*** Block opens ***
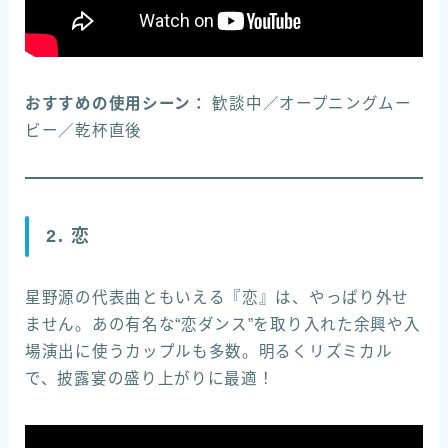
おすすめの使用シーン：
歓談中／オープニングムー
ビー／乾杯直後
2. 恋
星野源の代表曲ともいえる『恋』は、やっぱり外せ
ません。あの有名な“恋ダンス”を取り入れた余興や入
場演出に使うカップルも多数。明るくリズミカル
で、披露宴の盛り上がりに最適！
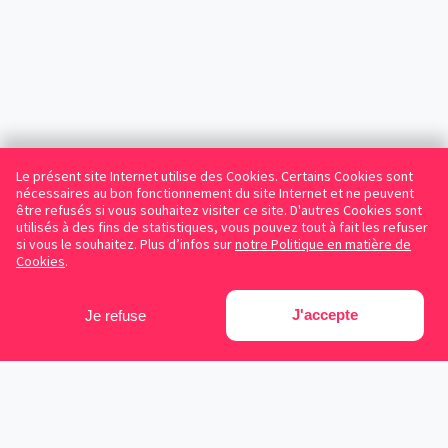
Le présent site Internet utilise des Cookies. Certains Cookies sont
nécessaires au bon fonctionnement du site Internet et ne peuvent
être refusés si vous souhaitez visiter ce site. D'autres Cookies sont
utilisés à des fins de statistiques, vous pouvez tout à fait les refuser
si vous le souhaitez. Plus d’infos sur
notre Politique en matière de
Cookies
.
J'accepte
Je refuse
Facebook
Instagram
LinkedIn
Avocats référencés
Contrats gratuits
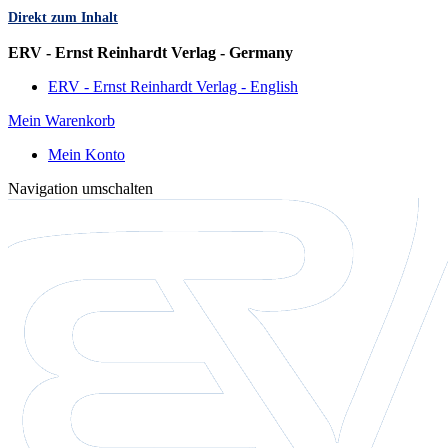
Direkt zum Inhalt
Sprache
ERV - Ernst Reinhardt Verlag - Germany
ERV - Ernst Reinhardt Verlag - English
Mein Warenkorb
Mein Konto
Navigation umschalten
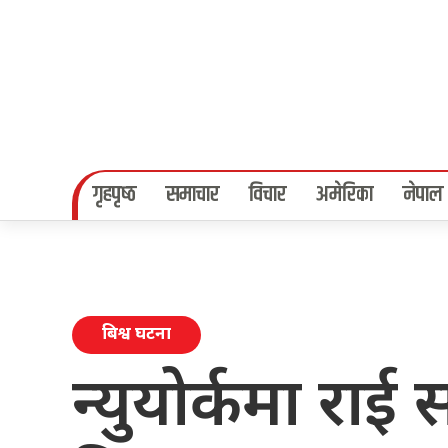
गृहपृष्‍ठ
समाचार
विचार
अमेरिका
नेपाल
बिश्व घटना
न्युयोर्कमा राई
*** Block closes ***
**ASSIGNMENT**: Transcribe exactly the lines from the one containing "Avocats référencés" through the last line of the records above, and nothing else. Leave out the pictures.

**SOLUTION FOR THIS EXERCISE**:
Avocats référencés
Contrats gratuits
Direkt zum Inhalt
Sprache
ERV - Ernst Reinhardt Verlag - Germany
ERV - Ernst Reinhardt Verlag - English
Mein Warenkorb
Mein Konto
Navigation umschalten
गृहपृष्‍ठ
समाचार
विचार
अमेरिका
नेपाल
बिश्व घटना
न्युयोर्कमा राई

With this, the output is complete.